RECORDS SHOWN:
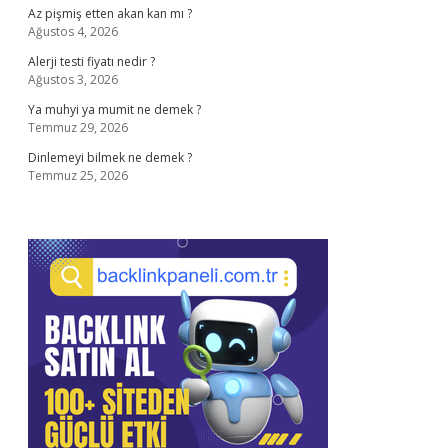
Az pişmiş etten akan kan mı ?
Ağustos 4, 2026
Alerji testi fiyatı nedir ?
Ağustos 3, 2026
Ya muhyi ya mumit ne demek ?
Temmuz 29, 2026
Dinlemeyi bilmek ne demek ?
Temmuz 25, 2026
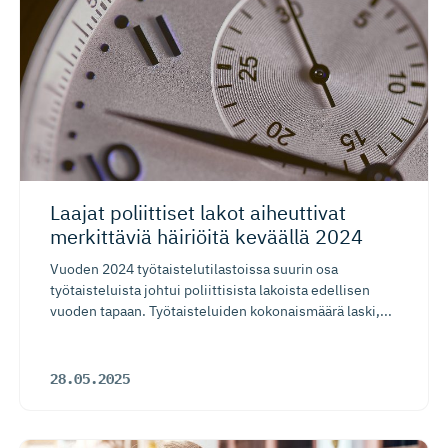
Laajat poliittiset lakot aiheuttivat
merkittäviä häiriöitä keväällä 2024
Vuoden 2024 työtaistelutilastoissa suurin osa
työtaisteluista johtui poliittisista lakoista edellisen
vuoden tapaan. Työtaisteluiden kokonaismäärä laski,...
28.05.2025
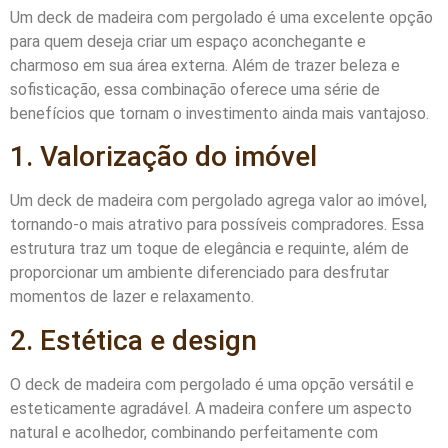
Um deck de madeira com pergolado é uma excelente opção
para quem deseja criar um espaço aconchegante e
charmoso em sua área externa. Além de trazer beleza e
sofisticação, essa combinação oferece uma série de
benefícios que tornam o investimento ainda mais vantajoso.
1. Valorização do imóvel
Um deck de madeira com pergolado agrega valor ao imóvel,
tornando-o mais atrativo para possíveis compradores. Essa
estrutura traz um toque de elegância e requinte, além de
proporcionar um ambiente diferenciado para desfrutar
momentos de lazer e relaxamento.
2. Estética e design
O deck de madeira com pergolado é uma opção versátil e
esteticamente agradável. A madeira confere um aspecto
natural e acolhedor, combinando perfeitamente com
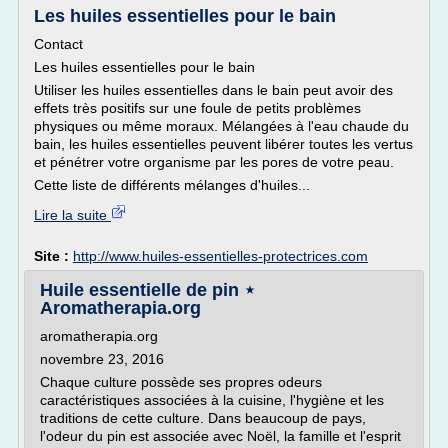
Les huiles essentielles pour le bain
Contact
Les huiles essentielles pour le bain
Utiliser les huiles essentielles dans le bain peut avoir des
effets très positifs sur une foule de petits problèmes
physiques ou même moraux. Mélangées à l'eau chaude du
bain, les huiles essentielles peuvent libérer toutes les vertus
et pénétrer votre organisme par les pores de votre peau.
Cette liste de différents mélanges d'huiles...
Lire la suite
Site :
http://www.huiles-essentielles-protectrices.com
Huile essentielle de pin ⋆
Aromatherapia.org
aromatherapia.org
novembre 23, 2016
Chaque culture possède ses propres odeurs
caractéristiques associées à la cuisine, l'hygiène et les
traditions de cette culture. Dans beaucoup de pays,
l'odeur du pin est associée avec Noël, la famille et l'esprit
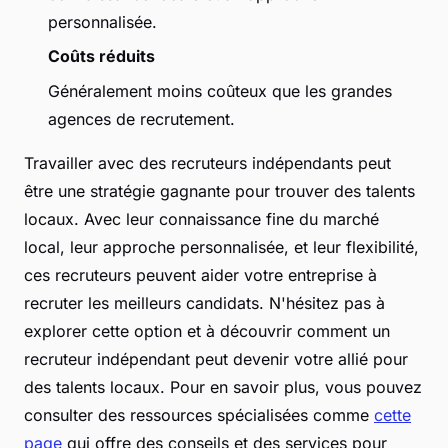
personnalisée.
Coûts réduits
Généralement moins coûteux que les grandes
agences de recrutement.
Travailler avec des recruteurs indépendants peut
être une stratégie gagnante pour trouver des talents
locaux. Avec leur connaissance fine du marché
local, leur approche personnalisée, et leur flexibilité,
ces recruteurs peuvent aider votre entreprise à
recruter les meilleurs candidats. N'hésitez pas à
explorer cette option et à découvrir comment un
recruteur indépendant peut devenir votre allié pour
des talents locaux. Pour en savoir plus, vous pouvez
consulter des ressources spécialisées comme
cette
page
qui offre des conseils et des services pour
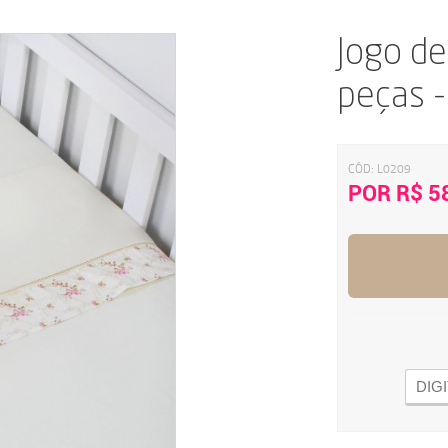
Jogo de
peças -
CÓD:
L0209
POR R$ 5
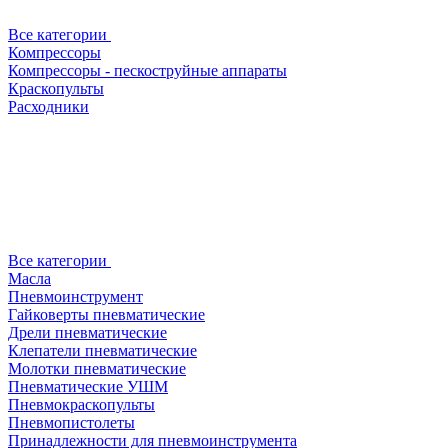
Все категории
Компрессоры
Компрессоры - пескоструйные аппараты
Краскопульты
Расходники
Все категории
Масла
Пневмоинструмент
Гайковерты пневматические
Дрели пневматические
Клепатели пневматические
Молотки пневматические
Пневматические УШМ
Пневмокраскопульты
Пневмопистолеты
Принадлежности для пневмоинструмента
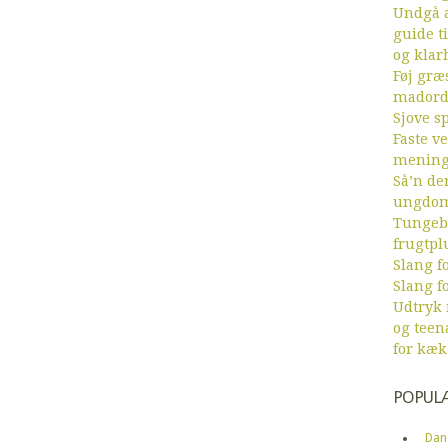
Undgå a
guide ti
og klar
Føj græs
mador
Sjove sp
Faste v
menin
Så’n de
ungdom
Tungebr
frugtpl
Slang fo
Slang fo
Udtryk
og teen
for kæk
POPUL
Dan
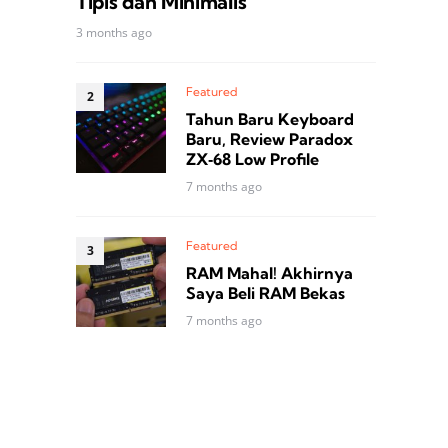
Tipis dan Minimalis
3 months ago
Featured
Tahun Baru Keyboard
Baru, Review Paradox
ZX‑68 Low Profile
7 months ago
Featured
RAM Mahal! Akhirnya
Saya Beli RAM Bekas
7 months ago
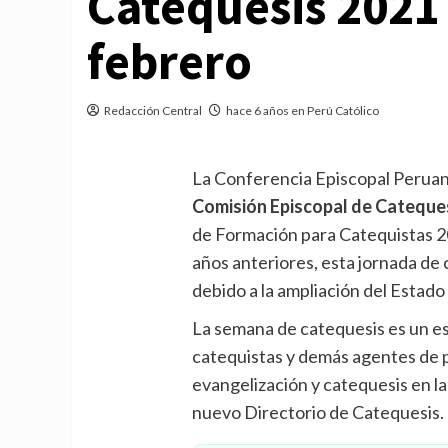
Catequesis 2021 s
febrero
Redacción Central
hace 6 años en Perú Católico
La Conferencia Episcopal Peruana
Comisión Episcopal de Catequesi
de Formación para Catequistas 202
años anteriores, esta jornada de c
debido a la ampliación del Estad
La semana de catequesis es un es
catequistas y demás agentes de pa
evangelización y catequesis en las
nuevo Directorio de Catequesis.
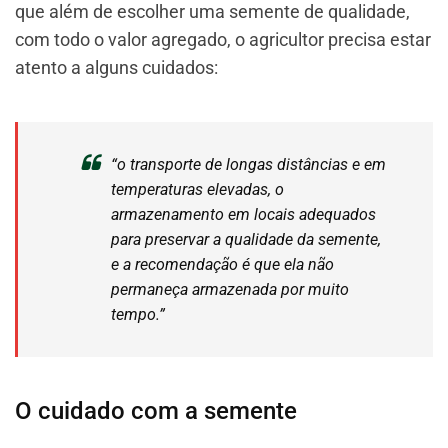
que além de escolher uma semente de qualidade,
com todo o valor agregado, o agricultor precisa estar
atento a alguns cuidados:
“o transporte de longas distâncias e em
temperaturas elevadas, o
armazenamento em locais adequados
para preservar a qualidade da semente,
e a recomendação é que ela não
permaneça armazenada por muito
tempo.”
O cuidado com a semente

PROBLEM:
Omit the pictures and output all remaining material exactly.

SOLUTION TO THE PROBLEM:
Az pişmiş etten akan kan mı ?
Ağustos 4, 2026
Alerji testi fiyatı nedir ?
Ağustos 3, 2026
Ya muhyi ya mumit ne demek ?
Temmuz 29, 2026
Dinlemeyi bilmek ne demek ?
Temmuz 25, 2026
Laajat poliittiset lakot aiheuttivat
merkittäviä häiriöitä keväällä 2024
Vuoden 2024 työtaistelutilastoissa suurin osa
työtaisteluista johtui poliittisista lakoista edellisen
vuoden tapaan. Työtaisteluiden kokonaismäärä laski,...
28.05.2025
Um deck de madeira com pergolado é uma excelente opção
para quem deseja criar um espaço aconchegante e
charmoso em sua área externa. Além de trazer beleza e
sofisticação, essa combinação oferece uma série de
benefícios que tornam o investimento ainda mais vantajoso.
1. Valorização do imóvel
Um deck de madeira com pergolado agrega valor ao imóvel,
tornando-o mais atrativo para possíveis compradores. Essa
estrutura traz um toque de elegância e requinte, além de
proporcionar um ambiente diferenciado para desfrutar
momentos de lazer e relaxamento.
2. Estética e design
O deck de madeira com pergolado é uma opção versátil e
esteticamente agradável. A madeira confere um aspecto
natural e acolhedor, combinando perfeitamente com
Les huiles essentielles pour le bain
Contact
Les huiles essentielles pour le bain
Utiliser les huiles essentielles dans le bain peut avoir des
effets très positifs sur une foule de petits problèmes
physiques ou même moraux. Mélangées à l'eau chaude du
bain, les huiles essentielles peuvent libérer toutes les vertus
et pénétrer votre organisme par les pores de votre peau.
Cette liste de différents mélanges d'huiles...
Lire la suite
Site :
http://www.huiles-essentielles-protectrices.com
Huile essentielle de pin ⋆
Aromatherapia.org
aromatherapia.org
novembre 23, 2016
Chaque culture possède ses propres odeurs
caractéristiques associées à la cuisine, l'hygiène et les
traditions de cette culture. Dans beaucoup de pays,
l'odeur du pin est associée avec Noël, la famille et l'esprit
personnalisée.
Coûts réduits
Généralement moins coûteux que les grandes
agences de recrutement.
Travailler avec des recruteurs indépendants peut
être une stratégie gagnante pour trouver des talents
locaux. Avec leur connaissance fine du marché
local, leur approche personnalisée, et leur flexibilité,
ces recruteurs peuvent aider votre entreprise à
recruter les meilleurs candidats. N'hésitez pas à
explorer cette option et à découvrir comment un
recruteur indépendant peut devenir votre allié pour
des talents locaux. Pour en savoir plus, vous pouvez
consulter des ressources spécialisées comme
cette
page
qui offre des conseils et des services pour
Jogo de
peças -
CÓD:
L0209
POR R$ 5
Все категории
Компрессоры
Компрессоры - пескоструйные аппараты
Краскопульты
Расходники
Все категории
Масла
Пневмоинструмент
Гайковерты пневматические
Дрели пневматические
Клепатели пневматические
Молотки пневматические
Пневматические УШМ
Пневмокраскопульты
Пневмопистолеты
Принадлежности для пневмоинструмента
Undgå a
guide ti
og klar
Føj græs
mador
Sjove sp
Faste v
menin
Så’n de
ungdom
Tungebr
frugtpl
Slang fo
Slang fo
Udtryk
og teen
for kæk
POPUL
Dan
Tipis dan Minimalis
3 months ago
Featured
Tahun Baru Keyboard
Baru, Review Paradox
ZX‑68 Low Profile
7 months ago
Featured
RAM Mahal! Akhirnya
Saya Beli RAM Bekas
7 months ago
Catequesis 2021 s
febrero
Redacción Central
hace 6 años en Perú Católico
La Conferencia Episcopal Peruana
Comisión Episcopal de Catequesi
de Formación para Catequistas 202
años anteriores, esta jornada de c
debido a la ampliación del Estad
La semana de catequesis es un es
catequistas y demás agentes de pa
evangelización y catequesis en las
nuevo Directorio de Catequesis.
que além de escolher uma semente de qualidade,
com todo o valor agregado, o agricultor precisa estar
atento a alguns cuidados:
“o transporte de longas distâncias e em
temperaturas elevadas, o
armazenamento em locais adequados
para preservar a qualidade da semente,
e a recomendação é que ela não
permaneça armazenada por muito
tempo.”
O cuidado com a semente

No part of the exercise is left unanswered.